By: Sam Goldstein, Ph.D.
In our new book, Tenacity in Children, my co-author, Dr. Robert Brooks and I devote a chapter to parental influence in fostering empathy in children. There are many different theories on the concepts of empathy, sympathy, and compassion, but most define empathy as understanding the world of another person on an affective and emotional level. In contrast, sympathy reflects feelings of pity and sorrow for another’s misfortune. Compassion draws upon that understanding to improve the lives of others through action. We believe that the combination of compassion and empathy or Compassionate Empathy is a powerful human instinct, and central to the higher development of our species.
Dr.

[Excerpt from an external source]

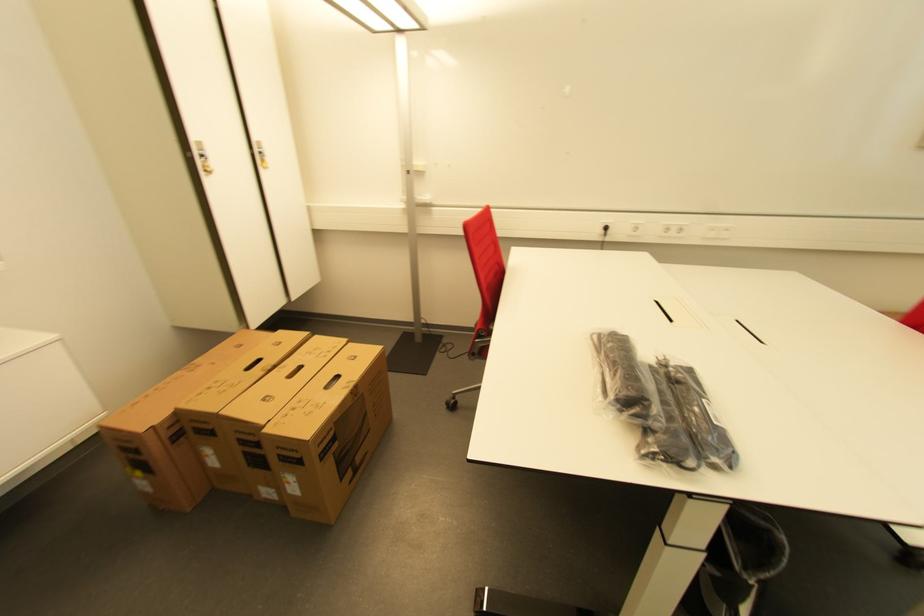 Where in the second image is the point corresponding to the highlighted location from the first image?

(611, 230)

Brooks and I have been asked at our parenting workshops, “When can parents begin to nurture empathy or compassion in their child?” Without hesitation we reply, “From the moment a child is born.” Sometimes our reply is met with surprise or amusement, followed by the comment, “From birth? What can I do from birth?” There are many things we can do from the time our children are born to reinforce the development of empathy and compassion. In fact, parents do these activities very naturally.
Parents should be aware that whenever they pick up, tenderly hold and soothe their babies, when they smile and gaze into their toddler’s eyes and softly speak to them, they are contributing to the reinforcement of Compassionate Empathy. We have been asked if children can be “spoiled” during their first 12-18 months of life. One example is whether babies should be picked up and held when they continue to cry. As one father queried, “If a baby cries after being in the crib for a while and you pick him up, won’t that rob him of learning to deal with uncomfortable feelings?” We do want children to learn to self-soothe, but we feel comfortable asserting that comforting a distressed one-year old is not likely to lead to that child becoming spoiled and incapable of learning coping skills in childhood.
We recognize that when we are upset, disappointed, or angry, it may seem like a Herculean task to model Compassionate Empathy for our children. As important as empathy and compassion are in enriching our daily lives, they are not always easy to achieve in practice. Adding to our frustration is that as we begin to display these qualities, the challenging situations we face with our children are not resolved overnight. Changing negative mindsets and behaviors requires patience and time. Nevertheless, our perseverance in minimizing negative mindsets and practicing Compassionate Empathy in our actions – secures benefits not the least of which is enriched relationships with our children.